_Exercise description_
Find the string "Сост" in the listing and report every line that has it.

----------

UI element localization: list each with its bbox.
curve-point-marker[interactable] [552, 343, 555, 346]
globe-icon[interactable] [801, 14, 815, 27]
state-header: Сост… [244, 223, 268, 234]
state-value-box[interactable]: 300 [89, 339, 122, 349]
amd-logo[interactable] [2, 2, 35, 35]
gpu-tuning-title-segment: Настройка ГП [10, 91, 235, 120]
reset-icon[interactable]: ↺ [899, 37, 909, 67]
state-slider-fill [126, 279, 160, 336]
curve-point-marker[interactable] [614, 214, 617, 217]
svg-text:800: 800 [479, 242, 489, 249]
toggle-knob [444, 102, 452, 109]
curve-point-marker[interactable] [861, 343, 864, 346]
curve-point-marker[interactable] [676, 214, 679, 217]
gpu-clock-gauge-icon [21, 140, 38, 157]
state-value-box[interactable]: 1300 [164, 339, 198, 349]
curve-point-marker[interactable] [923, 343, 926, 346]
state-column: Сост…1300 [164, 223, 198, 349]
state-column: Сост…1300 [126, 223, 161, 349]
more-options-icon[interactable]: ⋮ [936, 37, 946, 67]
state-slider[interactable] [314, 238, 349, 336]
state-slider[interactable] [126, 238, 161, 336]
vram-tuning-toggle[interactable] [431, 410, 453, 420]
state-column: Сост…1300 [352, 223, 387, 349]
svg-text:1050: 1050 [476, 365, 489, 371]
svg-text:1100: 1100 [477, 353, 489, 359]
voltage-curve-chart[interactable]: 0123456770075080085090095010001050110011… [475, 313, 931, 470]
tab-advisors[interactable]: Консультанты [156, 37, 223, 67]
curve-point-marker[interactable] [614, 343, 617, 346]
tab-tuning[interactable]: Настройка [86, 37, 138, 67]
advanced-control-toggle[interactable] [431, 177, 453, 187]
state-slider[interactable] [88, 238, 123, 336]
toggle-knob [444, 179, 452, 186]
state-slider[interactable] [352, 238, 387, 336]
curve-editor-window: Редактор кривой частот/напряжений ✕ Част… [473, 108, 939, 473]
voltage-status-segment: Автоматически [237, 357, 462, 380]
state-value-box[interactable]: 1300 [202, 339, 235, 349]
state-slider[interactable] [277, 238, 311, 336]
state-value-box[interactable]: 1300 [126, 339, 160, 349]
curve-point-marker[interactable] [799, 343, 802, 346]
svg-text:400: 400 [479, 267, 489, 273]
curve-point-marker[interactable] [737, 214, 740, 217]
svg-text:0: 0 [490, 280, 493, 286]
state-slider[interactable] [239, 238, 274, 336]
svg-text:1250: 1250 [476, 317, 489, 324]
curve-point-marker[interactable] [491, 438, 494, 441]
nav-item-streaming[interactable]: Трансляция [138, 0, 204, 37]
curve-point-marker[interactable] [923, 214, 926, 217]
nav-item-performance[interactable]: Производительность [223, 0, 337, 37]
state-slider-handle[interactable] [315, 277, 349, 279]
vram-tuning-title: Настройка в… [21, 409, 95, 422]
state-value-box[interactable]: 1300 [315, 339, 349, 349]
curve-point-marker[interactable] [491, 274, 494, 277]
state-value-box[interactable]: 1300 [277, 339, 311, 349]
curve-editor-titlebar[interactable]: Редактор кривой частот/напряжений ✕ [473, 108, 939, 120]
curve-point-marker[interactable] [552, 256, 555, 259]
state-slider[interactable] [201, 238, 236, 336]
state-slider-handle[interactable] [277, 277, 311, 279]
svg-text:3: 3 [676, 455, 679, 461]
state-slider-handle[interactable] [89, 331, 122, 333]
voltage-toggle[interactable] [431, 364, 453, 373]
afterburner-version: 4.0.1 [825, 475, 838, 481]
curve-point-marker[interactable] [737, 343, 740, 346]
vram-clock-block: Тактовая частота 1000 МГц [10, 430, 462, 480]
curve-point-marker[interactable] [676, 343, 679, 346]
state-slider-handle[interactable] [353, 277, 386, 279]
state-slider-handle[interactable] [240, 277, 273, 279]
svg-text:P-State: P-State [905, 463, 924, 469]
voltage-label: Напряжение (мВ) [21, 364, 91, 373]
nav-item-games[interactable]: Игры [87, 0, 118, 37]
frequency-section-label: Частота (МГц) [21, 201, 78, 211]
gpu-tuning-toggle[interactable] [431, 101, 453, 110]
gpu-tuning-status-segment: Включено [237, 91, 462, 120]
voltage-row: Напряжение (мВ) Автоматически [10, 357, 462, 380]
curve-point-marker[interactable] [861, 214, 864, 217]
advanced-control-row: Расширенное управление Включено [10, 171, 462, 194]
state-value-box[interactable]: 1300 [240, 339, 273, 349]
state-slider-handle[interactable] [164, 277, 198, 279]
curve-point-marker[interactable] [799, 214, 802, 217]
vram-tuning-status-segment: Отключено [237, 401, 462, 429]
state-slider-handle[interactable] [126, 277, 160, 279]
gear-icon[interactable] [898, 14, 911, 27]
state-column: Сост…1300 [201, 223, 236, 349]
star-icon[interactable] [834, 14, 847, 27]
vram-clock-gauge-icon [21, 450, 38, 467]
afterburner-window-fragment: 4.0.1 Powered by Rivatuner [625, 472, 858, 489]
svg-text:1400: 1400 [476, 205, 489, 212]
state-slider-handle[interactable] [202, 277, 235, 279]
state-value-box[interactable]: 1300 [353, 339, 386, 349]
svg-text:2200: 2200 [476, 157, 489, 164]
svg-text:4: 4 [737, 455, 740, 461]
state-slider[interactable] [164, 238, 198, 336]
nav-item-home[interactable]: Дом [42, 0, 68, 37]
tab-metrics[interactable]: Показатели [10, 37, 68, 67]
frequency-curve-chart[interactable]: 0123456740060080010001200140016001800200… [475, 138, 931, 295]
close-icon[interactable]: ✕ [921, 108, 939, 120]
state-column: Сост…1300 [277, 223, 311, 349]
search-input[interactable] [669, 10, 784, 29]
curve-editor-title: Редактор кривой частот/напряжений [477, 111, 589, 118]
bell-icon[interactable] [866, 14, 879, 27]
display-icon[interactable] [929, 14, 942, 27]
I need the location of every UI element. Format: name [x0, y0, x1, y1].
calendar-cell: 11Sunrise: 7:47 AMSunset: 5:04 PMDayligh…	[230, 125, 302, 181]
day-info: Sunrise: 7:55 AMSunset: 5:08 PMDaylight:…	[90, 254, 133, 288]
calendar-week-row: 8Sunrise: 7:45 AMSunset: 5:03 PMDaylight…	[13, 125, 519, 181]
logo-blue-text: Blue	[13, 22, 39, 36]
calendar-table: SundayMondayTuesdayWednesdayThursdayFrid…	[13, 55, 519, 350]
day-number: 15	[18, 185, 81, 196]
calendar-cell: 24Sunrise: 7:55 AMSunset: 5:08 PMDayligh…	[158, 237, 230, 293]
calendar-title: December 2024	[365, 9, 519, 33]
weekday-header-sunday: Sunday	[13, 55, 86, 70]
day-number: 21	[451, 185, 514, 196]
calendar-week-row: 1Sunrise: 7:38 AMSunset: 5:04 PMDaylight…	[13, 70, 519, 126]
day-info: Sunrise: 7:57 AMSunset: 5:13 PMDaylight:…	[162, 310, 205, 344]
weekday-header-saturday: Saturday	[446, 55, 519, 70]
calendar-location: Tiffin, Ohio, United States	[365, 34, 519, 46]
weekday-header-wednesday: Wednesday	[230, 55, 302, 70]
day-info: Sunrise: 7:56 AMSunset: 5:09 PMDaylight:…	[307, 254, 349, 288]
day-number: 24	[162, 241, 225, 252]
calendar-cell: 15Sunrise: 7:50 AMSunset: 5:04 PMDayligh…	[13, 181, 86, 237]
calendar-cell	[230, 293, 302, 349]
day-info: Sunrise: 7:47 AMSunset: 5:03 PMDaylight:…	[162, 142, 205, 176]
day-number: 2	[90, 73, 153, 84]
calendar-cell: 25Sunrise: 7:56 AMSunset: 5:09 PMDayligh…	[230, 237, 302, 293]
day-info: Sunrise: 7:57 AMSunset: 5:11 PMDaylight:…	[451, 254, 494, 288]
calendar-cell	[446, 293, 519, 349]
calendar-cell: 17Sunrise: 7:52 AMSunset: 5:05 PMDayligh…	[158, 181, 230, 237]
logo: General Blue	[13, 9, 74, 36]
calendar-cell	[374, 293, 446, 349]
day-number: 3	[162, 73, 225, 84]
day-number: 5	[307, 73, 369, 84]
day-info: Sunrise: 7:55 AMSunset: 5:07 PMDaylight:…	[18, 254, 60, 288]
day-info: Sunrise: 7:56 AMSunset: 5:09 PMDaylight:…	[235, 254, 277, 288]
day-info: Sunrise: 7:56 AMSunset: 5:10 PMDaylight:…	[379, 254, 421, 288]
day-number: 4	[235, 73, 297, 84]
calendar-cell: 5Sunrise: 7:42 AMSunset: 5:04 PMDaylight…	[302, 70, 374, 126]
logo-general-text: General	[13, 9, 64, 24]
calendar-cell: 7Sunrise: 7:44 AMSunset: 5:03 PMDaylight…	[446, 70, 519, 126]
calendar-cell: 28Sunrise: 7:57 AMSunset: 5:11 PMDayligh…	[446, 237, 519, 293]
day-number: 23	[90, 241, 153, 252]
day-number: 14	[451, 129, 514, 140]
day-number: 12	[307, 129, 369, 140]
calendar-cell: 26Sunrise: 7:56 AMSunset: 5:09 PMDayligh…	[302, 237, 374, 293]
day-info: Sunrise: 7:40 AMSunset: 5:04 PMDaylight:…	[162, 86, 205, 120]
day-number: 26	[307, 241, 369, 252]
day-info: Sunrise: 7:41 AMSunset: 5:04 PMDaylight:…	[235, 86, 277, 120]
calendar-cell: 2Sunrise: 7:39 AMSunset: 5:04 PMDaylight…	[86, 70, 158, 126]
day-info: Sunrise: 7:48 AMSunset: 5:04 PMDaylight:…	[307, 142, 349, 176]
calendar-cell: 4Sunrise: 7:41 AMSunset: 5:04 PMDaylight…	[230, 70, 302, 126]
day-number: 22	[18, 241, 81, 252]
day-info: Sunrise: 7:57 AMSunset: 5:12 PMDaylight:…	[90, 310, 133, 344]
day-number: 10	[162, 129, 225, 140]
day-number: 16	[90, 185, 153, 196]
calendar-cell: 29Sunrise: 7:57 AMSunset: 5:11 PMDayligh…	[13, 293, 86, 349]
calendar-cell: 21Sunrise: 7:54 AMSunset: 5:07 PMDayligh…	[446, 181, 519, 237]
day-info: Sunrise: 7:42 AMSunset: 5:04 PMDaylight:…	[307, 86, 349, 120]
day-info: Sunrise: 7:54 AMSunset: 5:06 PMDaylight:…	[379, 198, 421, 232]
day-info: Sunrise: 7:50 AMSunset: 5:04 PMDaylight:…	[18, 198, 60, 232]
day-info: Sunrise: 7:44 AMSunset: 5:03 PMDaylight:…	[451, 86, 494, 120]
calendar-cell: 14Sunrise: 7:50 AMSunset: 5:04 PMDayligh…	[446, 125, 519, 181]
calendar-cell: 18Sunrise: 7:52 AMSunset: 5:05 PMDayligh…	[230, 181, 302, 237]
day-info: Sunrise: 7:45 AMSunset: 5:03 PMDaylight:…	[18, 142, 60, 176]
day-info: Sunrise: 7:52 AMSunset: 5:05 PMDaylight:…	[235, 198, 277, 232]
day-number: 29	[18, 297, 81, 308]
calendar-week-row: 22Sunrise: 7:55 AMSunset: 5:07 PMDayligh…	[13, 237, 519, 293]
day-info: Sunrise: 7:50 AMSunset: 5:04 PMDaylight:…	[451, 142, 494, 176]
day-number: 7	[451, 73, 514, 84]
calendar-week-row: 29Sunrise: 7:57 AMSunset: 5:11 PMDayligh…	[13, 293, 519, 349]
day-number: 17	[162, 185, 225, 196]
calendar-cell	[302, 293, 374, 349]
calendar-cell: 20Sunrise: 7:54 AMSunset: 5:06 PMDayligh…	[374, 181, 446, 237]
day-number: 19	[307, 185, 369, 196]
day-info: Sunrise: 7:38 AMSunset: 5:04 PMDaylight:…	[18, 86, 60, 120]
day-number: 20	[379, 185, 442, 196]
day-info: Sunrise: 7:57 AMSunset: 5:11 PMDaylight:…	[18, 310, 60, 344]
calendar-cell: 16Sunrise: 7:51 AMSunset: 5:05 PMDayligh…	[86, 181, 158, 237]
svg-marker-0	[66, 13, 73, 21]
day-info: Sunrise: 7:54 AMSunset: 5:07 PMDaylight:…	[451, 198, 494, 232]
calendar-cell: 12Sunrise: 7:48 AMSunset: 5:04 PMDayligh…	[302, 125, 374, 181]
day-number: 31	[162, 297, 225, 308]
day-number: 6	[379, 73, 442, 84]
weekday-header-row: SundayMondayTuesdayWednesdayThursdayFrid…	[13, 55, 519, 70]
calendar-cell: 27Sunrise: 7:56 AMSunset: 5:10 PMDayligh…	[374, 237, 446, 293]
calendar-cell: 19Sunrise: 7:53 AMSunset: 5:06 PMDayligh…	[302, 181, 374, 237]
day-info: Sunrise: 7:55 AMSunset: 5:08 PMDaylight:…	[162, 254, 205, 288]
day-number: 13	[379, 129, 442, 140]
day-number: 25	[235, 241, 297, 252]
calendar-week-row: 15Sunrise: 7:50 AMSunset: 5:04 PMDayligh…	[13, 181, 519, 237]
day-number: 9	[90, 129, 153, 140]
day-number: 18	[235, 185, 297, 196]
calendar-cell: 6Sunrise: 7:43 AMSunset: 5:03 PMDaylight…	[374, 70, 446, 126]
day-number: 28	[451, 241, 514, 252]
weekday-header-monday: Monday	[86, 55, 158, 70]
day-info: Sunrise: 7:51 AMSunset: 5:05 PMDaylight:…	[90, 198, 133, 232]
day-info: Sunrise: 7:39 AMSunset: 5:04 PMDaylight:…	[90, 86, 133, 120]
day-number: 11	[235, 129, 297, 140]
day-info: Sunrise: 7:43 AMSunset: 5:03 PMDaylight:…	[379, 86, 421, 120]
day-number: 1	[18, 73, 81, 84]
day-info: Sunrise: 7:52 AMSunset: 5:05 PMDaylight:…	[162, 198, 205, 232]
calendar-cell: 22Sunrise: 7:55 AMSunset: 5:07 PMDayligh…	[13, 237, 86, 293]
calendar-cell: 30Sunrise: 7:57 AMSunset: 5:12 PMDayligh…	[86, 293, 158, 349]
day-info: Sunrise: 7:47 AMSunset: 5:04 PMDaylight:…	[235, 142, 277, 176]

----------

_Problem solution_
state-header: Сост… [244, 223, 268, 234]
state-column: Сост…1300 [164, 223, 198, 349]
state-column: Сост…1300 [126, 223, 161, 349]
state-column: Сост…1300 [352, 223, 387, 349]
state-column: Сост…1300 [201, 223, 236, 349]
state-column: Сост…1300 [277, 223, 311, 349]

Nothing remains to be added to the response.